Norwegian has raised the NKr6 billion ($718 million) in fresh capital required to exit its restructuring process later this month, after a private placement of new shares was “significantly oversubscribed”.
The Scandinavian budget carrier detailed plans earlier this month to raise up to NKr6 billion by issuing new capital perpetual bonds of up to NKr1.88 billion, and carrying out a rights issue of up to 63 million new shares at a subscription price of NKr6.26 per share, aimed at raising gross proceeds of up to NKr395 million.
The plan also included offering up to 958 million new shares in a private placement limited to an amount that would not exceed the gross proceeds of the NKr6 billion raise. The airline aims to exit examinership in Ireland and Norway on 26 May 2021.
In a 21 May stock-exchange filing, Norwegian said it had received subscriptions for about 311 million new shares in the rights issue, indicating “an oversubscription of approximately 393%”. The airline also said it had received subscriptions in the new capital perpetual bonds offering for “an amount exceeding” NKr1.88 billion.
As a result of the private placement being “significantly oversubscribed”, Norwegian expects to allocate 595,869,048 new shares, raising gross proceeds of about NKr3.7 billion.
The new capital perpetual bonds are expected to be issued on or about 26 May.
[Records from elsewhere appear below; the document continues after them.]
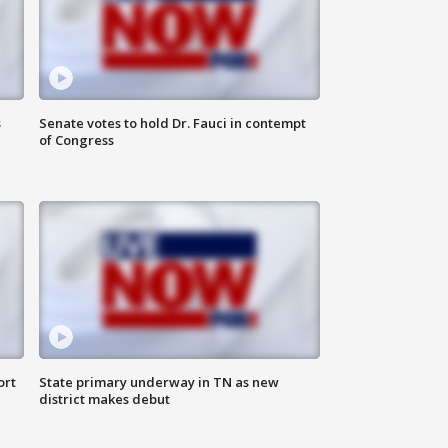
s
Senate votes to hold Dr. Fauci in contempt
of Congress
ort
State primary underway in TN as new
district makes debut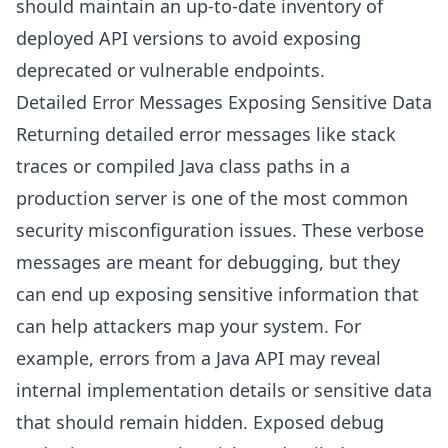
should maintain an up-to-date inventory of
deployed API versions to avoid exposing
deprecated or vulnerable endpoints.
Detailed Error Messages Exposing Sensitive Data
Returning detailed error messages like stack
traces or compiled Java class paths in a
production server is one of the most common
security misconfiguration issues. These verbose
messages are meant for debugging, but they
can end up exposing sensitive information that
can help attackers map your system. For
example, errors from a Java API may reveal
internal implementation details or sensitive data
that should remain hidden. Exposed debug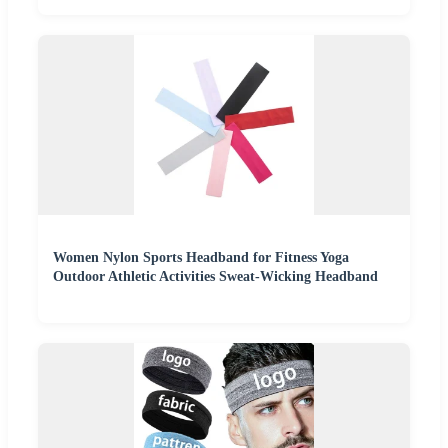
Women Nylon Sports Headband for Fitness Yoga
Outdoor Athletic Activities Sweat-Wicking Headband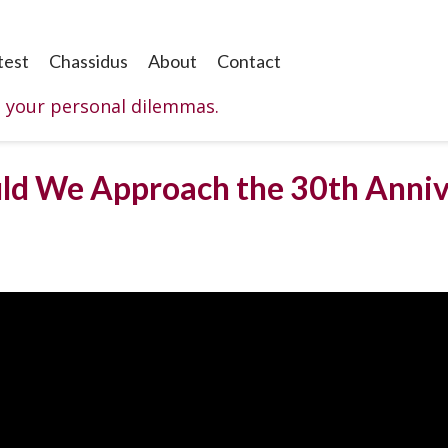
test
Chassidus
About
Contact
o your personal dilemmas.
uld We Approach the 30th Anni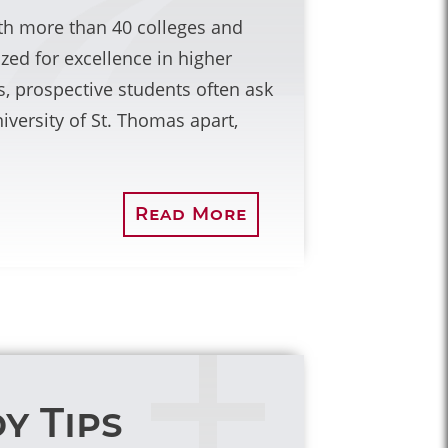
with more than 40 colleges and
ized for excellence in higher
, prospective students often ask
iversity of St. Thomas apart,
Read More
y Tips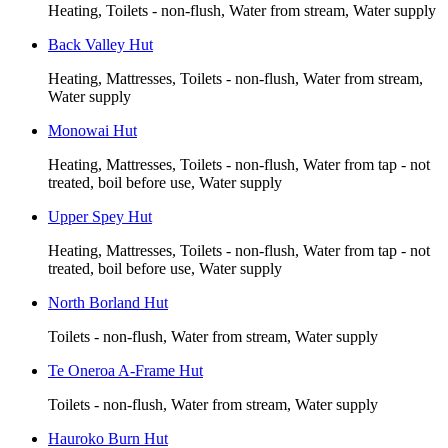
Heating, Toilets - non-flush, Water from stream, Water supply
Back Valley Hut
Heating, Mattresses, Toilets - non-flush, Water from stream,
Water supply
Monowai Hut
Heating, Mattresses, Toilets - non-flush, Water from tap - not
treated, boil before use, Water supply
Upper Spey Hut
Heating, Mattresses, Toilets - non-flush, Water from tap - not
treated, boil before use, Water supply
North Borland Hut
Toilets - non-flush, Water from stream, Water supply
Te Oneroa A-Frame Hut
Toilets - non-flush, Water from stream, Water supply
Hauroko Burn Hut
Both the rights issue offer shares and the private placement offer shares are expected to be issued on the same date, and to be tradeable on the Oslo stock exchange on or about 27 May, subject to conditions.
DNB Markets is acting as sole global coordinator and joint bookrunner for the capital raise, along with joint bookrunner ABG Sundal Collier and financial advisor Seabury Securities. Advokatfirmaet BAHR is acting as legal counsel to the company.